Aber was bedeutet: "die erste Zeile wird nicht gelesen 

Was genau steht denn 
(a) in der Datei
(b) jeweils in *strLine*


Kontrolliere Das am Besten per vorher per Debugger !

Gruß
Klaus

*EDIT*
Rufst Du denn eigentlich Deine Funktion *"HextoString"* immer noch auf 
Die ist nämlich auch sehr seltsam ... scheinbar übergibst Du eine ganze Text-Zeile als long-Wert und versucht diesen Wert dann in einen String zu konvertieren ....
Das solltest Du tunlichst schon *zeichenweise* konvertieren


----------



## Xerxes20 (20. Januar 2011)

Also der Text der gespeichert wird, wird inklusive Absätze und Leerzeichen gespeichert!

Das heißt wenn ich die Datei öffne (nicht mit dem Windows Editor! sondern mit WordPad) sieht er folgendermaßen aus:

68616c6c6f
6d65696e 6e616d65 697374

Übersetzt wäre das:

hallo
mein name ist

Ich habe nämlich die Hexa "20" durch ein Leerzeichen und "da" durch ein "\n" damit man sehen kann, wie das Wort in Hexa ist.

Aber ist es nicht eignetlich egal?
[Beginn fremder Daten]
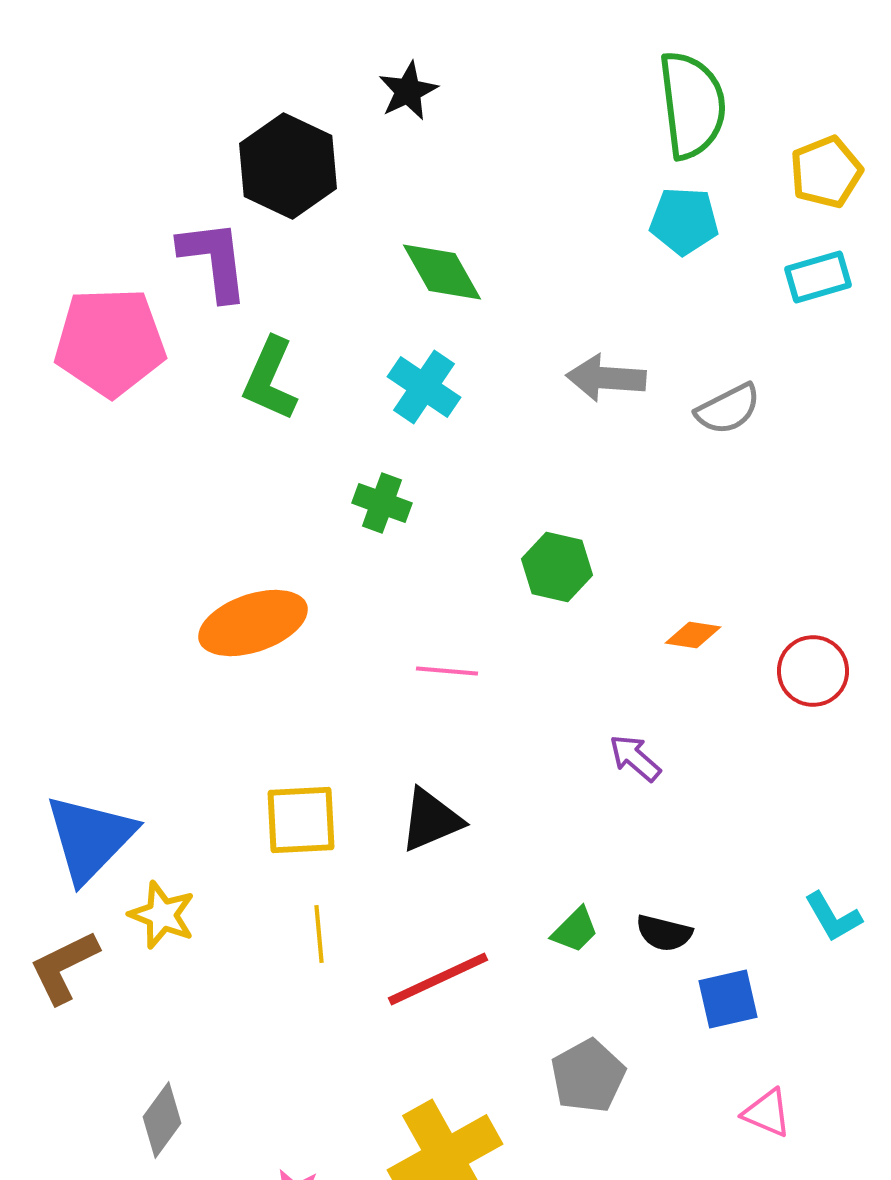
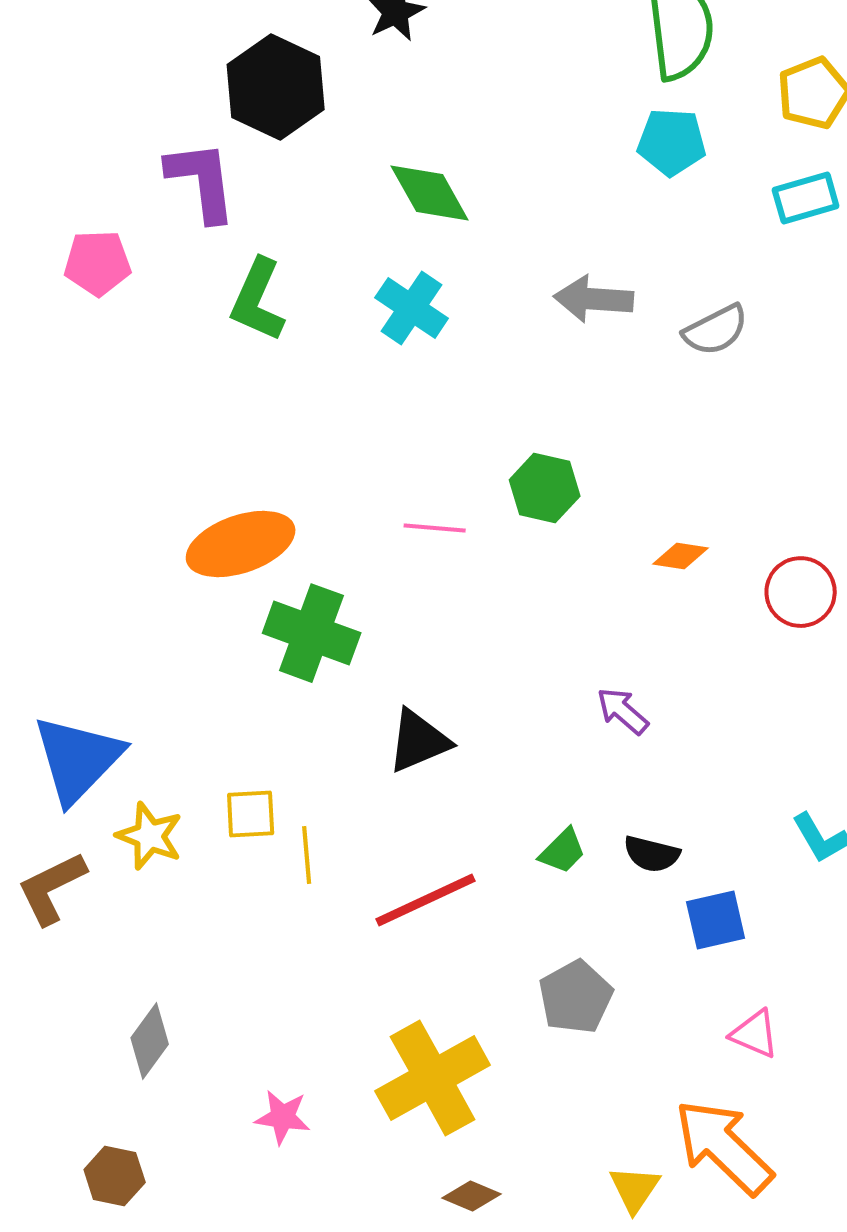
pink pentagon: (110, 342) -> (98, 263), size x0.6
green cross: (382, 503) -> (312, 633), moved, size x1.6
pink line: (447, 671) -> (435, 528), moved
purple arrow: (635, 758) -> (623, 711), moved
yellow square: (301, 820) -> (251, 814), moved, size x0.7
Dein Code funktioniert doch, dieser liest es Perfekt aus! Es muss nur noch "übersetzt2 werden.


----------



## vfl_freak (20. Januar 2011)

hmm, 

erstens ist WordPad für sowas eine ganz schlechte Idee (weil hier meist eine Formatierung hinter hängt).
Nimm' besser den Win Editor oder ein Programm wie PSPad (http://www.pspad.com/de/) ...

Liegt denn die Datei wirklich ASCII-Text vor ?
Wenn Du sie mit WordPad gespeichert hast, wird dies vermutlich nicht der Fall sein ...

Ich lese hier div. Textdateien auf die zuvor genannte Weise ohne Probleme (und vor allem ohne Konvertierungen !!) aus ....

Ggf. mußt Du halt den jede Zeile *zeichenweise* konvertieren - sprich: in einer Schleife über die Zeilenlänge laufen und jedes einzelne Byte umwandeln ...
Statt der Wrapperklasse *Long *solltest Du sinnigerweise auch besser *Character* nutzen !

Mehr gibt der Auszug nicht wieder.